--- LISTED RECORDS Enclosed Below ---
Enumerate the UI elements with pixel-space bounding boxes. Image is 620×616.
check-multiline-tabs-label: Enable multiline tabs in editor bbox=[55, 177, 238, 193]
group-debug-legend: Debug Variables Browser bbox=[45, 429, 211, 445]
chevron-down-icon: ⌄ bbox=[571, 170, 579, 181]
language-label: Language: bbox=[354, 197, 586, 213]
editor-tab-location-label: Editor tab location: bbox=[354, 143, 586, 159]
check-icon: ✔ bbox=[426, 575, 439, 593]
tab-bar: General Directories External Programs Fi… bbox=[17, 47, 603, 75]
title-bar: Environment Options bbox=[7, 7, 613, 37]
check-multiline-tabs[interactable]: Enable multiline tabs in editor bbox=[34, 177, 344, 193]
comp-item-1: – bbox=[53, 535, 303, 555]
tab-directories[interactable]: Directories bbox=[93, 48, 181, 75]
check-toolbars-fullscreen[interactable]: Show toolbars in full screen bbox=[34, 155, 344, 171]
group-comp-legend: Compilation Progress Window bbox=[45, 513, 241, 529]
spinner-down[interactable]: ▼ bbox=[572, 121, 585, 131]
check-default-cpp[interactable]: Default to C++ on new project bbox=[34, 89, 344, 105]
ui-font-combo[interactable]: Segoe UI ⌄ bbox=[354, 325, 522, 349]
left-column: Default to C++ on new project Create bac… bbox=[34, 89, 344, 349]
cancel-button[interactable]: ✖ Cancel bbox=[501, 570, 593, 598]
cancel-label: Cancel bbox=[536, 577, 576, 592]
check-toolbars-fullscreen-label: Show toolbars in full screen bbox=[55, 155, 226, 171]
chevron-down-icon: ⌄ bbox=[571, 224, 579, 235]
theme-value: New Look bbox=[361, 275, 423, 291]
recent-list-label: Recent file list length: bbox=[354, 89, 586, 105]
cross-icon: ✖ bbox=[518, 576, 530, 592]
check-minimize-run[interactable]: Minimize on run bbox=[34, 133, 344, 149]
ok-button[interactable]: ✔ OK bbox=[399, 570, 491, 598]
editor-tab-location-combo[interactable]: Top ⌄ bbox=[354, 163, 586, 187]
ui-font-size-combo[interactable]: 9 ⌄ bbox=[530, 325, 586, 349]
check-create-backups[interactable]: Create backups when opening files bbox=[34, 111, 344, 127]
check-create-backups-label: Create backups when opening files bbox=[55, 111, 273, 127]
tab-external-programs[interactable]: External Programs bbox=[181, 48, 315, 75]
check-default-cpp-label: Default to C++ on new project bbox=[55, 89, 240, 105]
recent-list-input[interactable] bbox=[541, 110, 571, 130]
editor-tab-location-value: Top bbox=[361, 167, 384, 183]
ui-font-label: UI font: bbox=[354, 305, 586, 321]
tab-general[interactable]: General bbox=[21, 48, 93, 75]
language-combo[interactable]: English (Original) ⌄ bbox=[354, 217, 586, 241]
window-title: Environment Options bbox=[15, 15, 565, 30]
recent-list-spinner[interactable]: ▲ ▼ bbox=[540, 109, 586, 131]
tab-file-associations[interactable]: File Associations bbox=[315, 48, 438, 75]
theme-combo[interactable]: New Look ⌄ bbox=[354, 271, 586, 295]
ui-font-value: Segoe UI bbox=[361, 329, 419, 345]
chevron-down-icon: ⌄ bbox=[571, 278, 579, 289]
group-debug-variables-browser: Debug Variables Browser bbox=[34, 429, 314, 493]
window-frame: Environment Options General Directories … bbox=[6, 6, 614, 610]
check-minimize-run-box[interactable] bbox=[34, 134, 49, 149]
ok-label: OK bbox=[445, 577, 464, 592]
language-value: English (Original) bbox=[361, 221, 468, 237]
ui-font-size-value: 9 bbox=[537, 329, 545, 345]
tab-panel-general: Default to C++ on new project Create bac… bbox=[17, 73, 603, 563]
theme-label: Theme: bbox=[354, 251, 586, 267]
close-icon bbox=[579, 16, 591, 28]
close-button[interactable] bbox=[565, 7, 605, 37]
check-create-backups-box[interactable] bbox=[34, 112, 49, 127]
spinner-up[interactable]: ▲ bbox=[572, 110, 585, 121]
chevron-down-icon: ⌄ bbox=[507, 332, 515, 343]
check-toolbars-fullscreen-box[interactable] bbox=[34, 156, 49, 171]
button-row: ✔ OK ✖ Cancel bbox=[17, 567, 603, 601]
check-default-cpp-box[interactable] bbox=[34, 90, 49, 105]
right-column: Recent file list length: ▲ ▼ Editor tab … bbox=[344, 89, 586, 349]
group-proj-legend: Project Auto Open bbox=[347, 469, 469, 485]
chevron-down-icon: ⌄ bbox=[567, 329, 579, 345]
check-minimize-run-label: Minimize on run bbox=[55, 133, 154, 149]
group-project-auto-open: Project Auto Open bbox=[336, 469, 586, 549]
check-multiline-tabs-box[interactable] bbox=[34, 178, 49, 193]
--- End of Enclosed LISTED RECORDS ---
Search the records for the string "Environment" and, wherever a line contains it, please copy that line.

title-bar: Environment Options bbox=[7, 7, 613, 37]
window-title: Environment Options bbox=[15, 15, 565, 30]
window-frame: Environment Options General Directories … bbox=[6, 6, 614, 610]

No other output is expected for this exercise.